# Sawing up big white oak



## oldsaw (Jun 11, 2008)

Well, we got a break in the weather and finally got to the big oak. Funny how pictures never do anything justice. The original picture looked a bit more manageable.







That's me.






We started at the top. The tree had fallen along a shallow ditch and over the road. The top of the tree had already been cleaned up.






Warm and humid that day. Went through two gallons of water. I've got to get back into shape.






Getting the log off of the root ball. 






42" bar, and used all of it.






Split the log to get it down to a manageable size. The small slab was still big enough to take out the winch. Going to have to mill it down on site.

mark


----------



## Backwoods (Jun 11, 2008)

You got to love those challenges. 
Keep the pictures coming.


----------



## Nikko (Jun 11, 2008)

Awesome tree - sure would like to partake in the dissection of one of those..

Nikko


----------



## rbtree (Jun 11, 2008)

Beautious!!!


----------



## dustytools (Jun 11, 2008)

Nice log Mark! Keep the pictures coming.


----------



## tomtrees58 (Jun 11, 2008)

wow looks like the tree got hit by a car in its life some water damage tom trees


----------



## Zodiac45 (Jun 11, 2008)

Mark,

That's gonna be a beauty! Keep em coming.


----------



## aggiewoodbutchr (Jun 11, 2008)

Awesome!!


----------



## woodshop (Jun 11, 2008)

oldsaw said:


>



Wow... I can tell from the way these rings are growing that you have some beautiful stuff inside that first log. Very nice... even though I am up to my ears in oak at this point, this is premium stuff, and I wouldn't turn it down for nothing. I'd like to see a flatsawn board from the outer 12 inches of that log in the pic above once it's been dried and run through a planer. I'm telling you that if it dries without defects, it will be premium stuff. 

Thanks


----------



## Dai Sensei (Jun 12, 2008)

dustytools said:


> Nice log Mark! Keep the pictures coming.



+1


----------



## oldsaw (Jun 14, 2008)

We got it loaded on the trailer today. There is some unbelievable ray patterns in it, it is going to be fun to open it up.

Mark


----------



## AndyR (Jun 15, 2008)

That looks like some fantastic wood!
A couple of questions for you:
1.Did you freehand rip that first log?
2.How do you like that blue-handled aluminum peavy? I am in need of one and am not sure if I want to forge out a hook and bracket out of some old leaf spring and try to make one, or if it would be better to skip all the effort. That handle looks like it would be much stroger than a wooden one.
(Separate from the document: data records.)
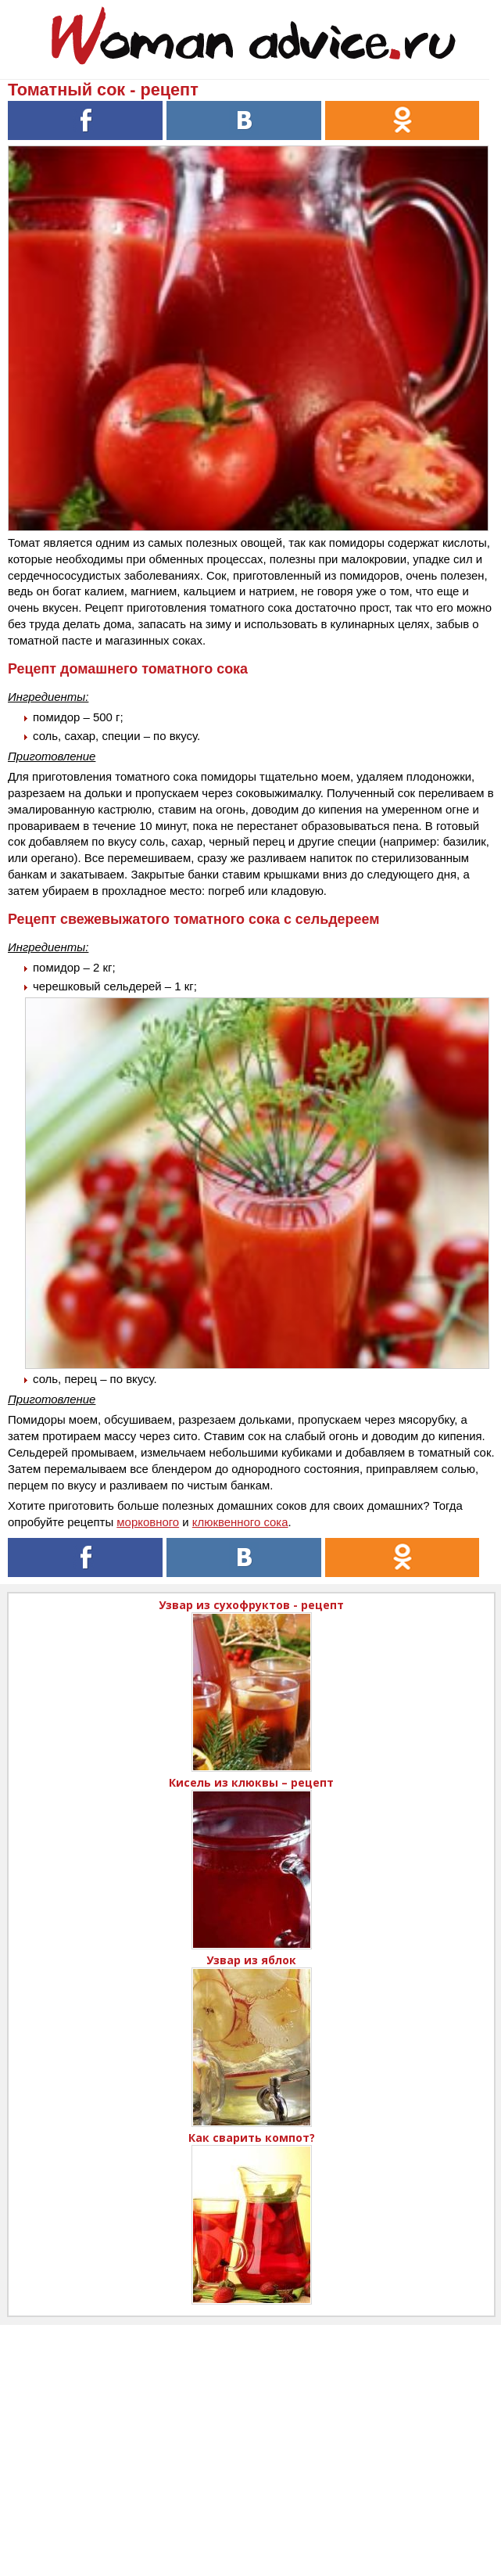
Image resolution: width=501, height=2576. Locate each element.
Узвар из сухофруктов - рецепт (251, 1604)
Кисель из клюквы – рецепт (251, 1782)
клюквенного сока (240, 1522)
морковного (147, 1522)
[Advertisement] (250, 2434)
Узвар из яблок (251, 1960)
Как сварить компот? (251, 2137)
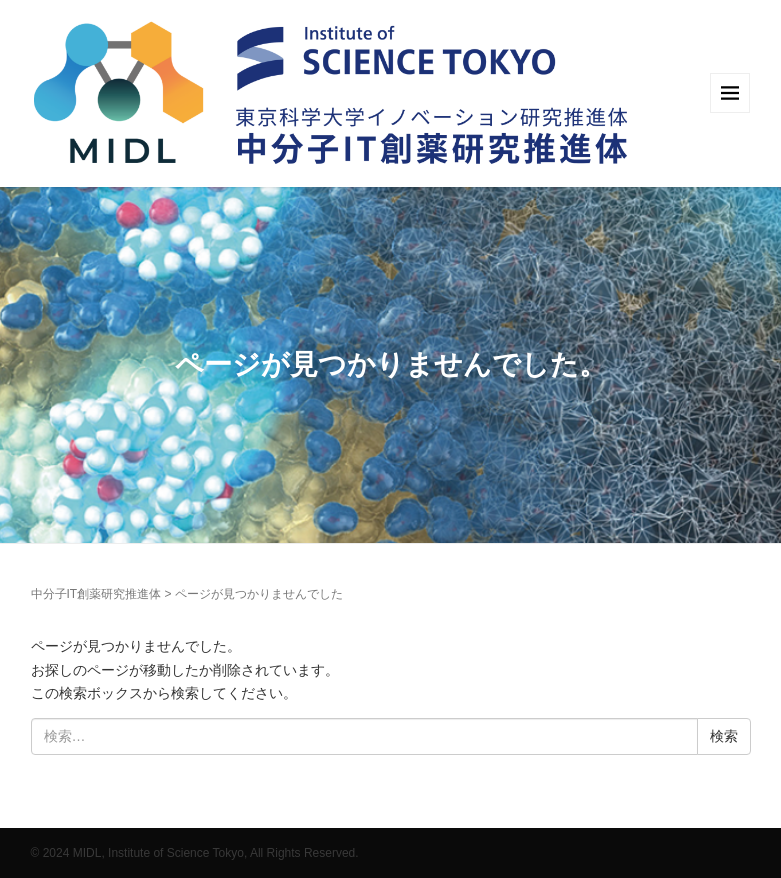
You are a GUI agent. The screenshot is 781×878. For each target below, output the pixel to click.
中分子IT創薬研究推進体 (96, 594)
Thanks-I kind of like looking at pictures of other people workin' hard...
Andy


----------



## deeker (Jun 15, 2008)

Great pics, Mark. Lots of work.

Kevin


----------



## Zodiac45 (Jun 26, 2008)

Paging Treeco,

Idiot alert.


----------



## oldsaw (Jun 27, 2008)

AndyR said:


> That looks like some fantastic wood!
> A couple of questions for you:
> 1.Did you freehand rip that first log?
> 2.How do you like that blue-handled aluminum peavy? I am in need of one and am not sure if I want to forge out a hook and bracket out of some old leaf spring and try to make one, or if it would be better to skip all the effort. That handle looks like it would be much stroger than a wooden one.
> ...



Yeah, my first attempt at a freehand rip that long. Did okay.

The LogRite, I love it. It bites when my regular one won't. I abuse it when I can, don't worry about the handle. It's a 60".

Mark


----------



## Mike Van (Jun 27, 2008)

Nice work Mark - I'm always amazed how one of these trees can stand so long, live through so many storms, then the wind hits it just right & that's all she wrote -


----------



## oldsaw (Jun 27, 2008)

Mike Van said:


> Nice work Mark - I'm always amazed how one of these trees can stand so long, live through so many storms, then the wind hits it just right & that's all she wrote -



Trees that big in open turf are okay. This one was on the edge of a steep slope into a shallow ditch...full of water. The situation wasn't the best. However, a log that big makes you think a lot before you do anything in "not flat" terrain.

Mark


----------



## Burlhunter13 (Jun 28, 2008)

woodshop said:


> Wow... I can tell from the way these rings are growing that you have some beautiful stuff inside that first log. Very nice... even though I am up to my ears in oak at this point, this is premium stuff, and I wouldn't turn it down for nothing. I'd like to see a flatsawn board from the outer 12 inches of that log in the pic above once it's been dried and run through a planer. I'm telling you that if it dries without defects, it will be premium stuff.
> 
> Thanks





Amen to that woodshop......that oak looks like it will have some amazing figure......what a beautiful thing! Hopefully I can come across some like that!


----------



## slabmaster (Jun 28, 2008)

This hot weather makes it rough,but that oak looks well worth the effort.Good luck with it.


----------